Maybe wanting more than what she had was selfish. Maybe it was a mistake. But she thought of all she had suffered, and all Ahiranya had suffered, and felt the kernel of anger in her chest bloom open.

“Yes,” she said. “Brother. I suppose I will.”

MALINI

It was early morning when the maidservant arrived. Malini was lying on her charpoy, curled up on her side, the room tilting and swooping lazily around her, when Pramila unlocked the door and entered.

“You’re a very lucky girl,” Pramila was saying. “Your new tasks won’t be terribly onerous, and when you leave my service, you’ll have much finer skills. You’ll perhaps even rise in the regent’s household. Won’t that be nice?”

“Yes, my lady.” The voice that replied was low and warm, with the lilting inflection of an Ahiranyi speaker of Zaban. Malini closed her eyes, glad her back was turned, and readied herself.

She’d seen this maidservant twice. Once, when she’d flung the dosed wine across the floor with numb hands, too addled by needle-flower to do anything but crawl and sob and peer at the face through the lattice and wonder, hysterically, if she had dreamt it all up.

The second time, she’d watched the maidservant murder a woman.

She could not remember the maidservant’s face. Only her arms, and the rippling shift of muscle in them as she’d fought. Only the way she had straightened, shoulders back, the wind against her black hair. She could only remember the maidservant turning and—looking at her. The shock in those eyes.

She could remember thinking—even as she wondered if the maidservant would kill her, even as her mind bent and twisted and examined the things she’d seen and heard—I can use this one.

I can use her.

She had fought to have this opportunity, feigning a collapse in the presence of Pramila and the guards that had left a very real bruise on her hip; crying like a hysterical child before the regent.
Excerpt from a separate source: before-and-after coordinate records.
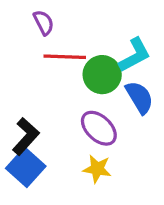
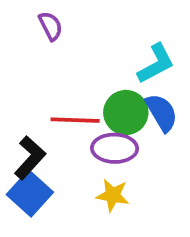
red line: (65, 57) -> (75, 120), moved
green circle: (102, 75) -> (126, 113), moved
purple ellipse: (99, 128) -> (115, 148), turned -42

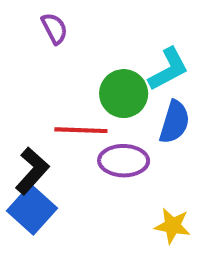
green circle: (126, 113) -> (124, 94), moved
blue semicircle: (162, 113) -> (174, 122), turned 48
yellow star: (113, 195) -> (172, 226), moved

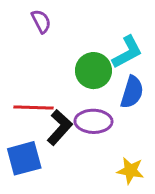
red line: (81, 130) -> (33, 107), moved
black L-shape: (32, 171) -> (60, 127), moved
blue square: (32, 209) -> (24, 158), turned 33

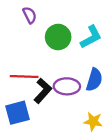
green circle: (93, 71) -> (58, 37), moved
blue semicircle: (132, 92) -> (94, 80), moved

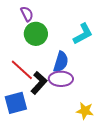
green circle: (58, 37) -> (36, 34), moved
red line: (24, 76) -> (22, 70), turned 40
blue semicircle: (94, 80) -> (61, 62), moved

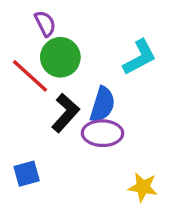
red line: (22, 70) -> (30, 76), moved
black L-shape: (39, 83) -> (65, 113), moved
blue square: (16, 103) -> (27, 174), size x0.7

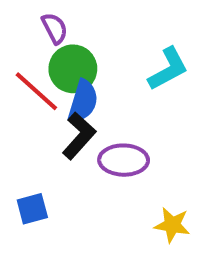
blue semicircle: (103, 105) -> (83, 101), moved

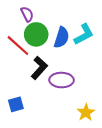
blue semicircle: (83, 101) -> (62, 37), moved
yellow star: (172, 225) -> (86, 112), turned 30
All of it, in order to have this: a maidservant who was not Santosh or Pramila or Chandra’s creature, a maidservant who was likely not simply a maidservant, standing before her within the walls of this blighted prison.

“Princess,” said Pramila. Her voice was clipped, almost blade-hard, at Malini’s back. “I have your new maid. Here, as you begged for. Aren’t you pleased? Won’t you greet us properly?”

Malini took in a steadying breath and rose up onto her elbows. Then sat up straight. Turned, setting her bare feet on the stone floor. The room tipped alarmingly around her, then settled.

“The one who saved my life,” Malini said slowly, taking her time over the words so that she could also take her time looking the woman over. “I remember.”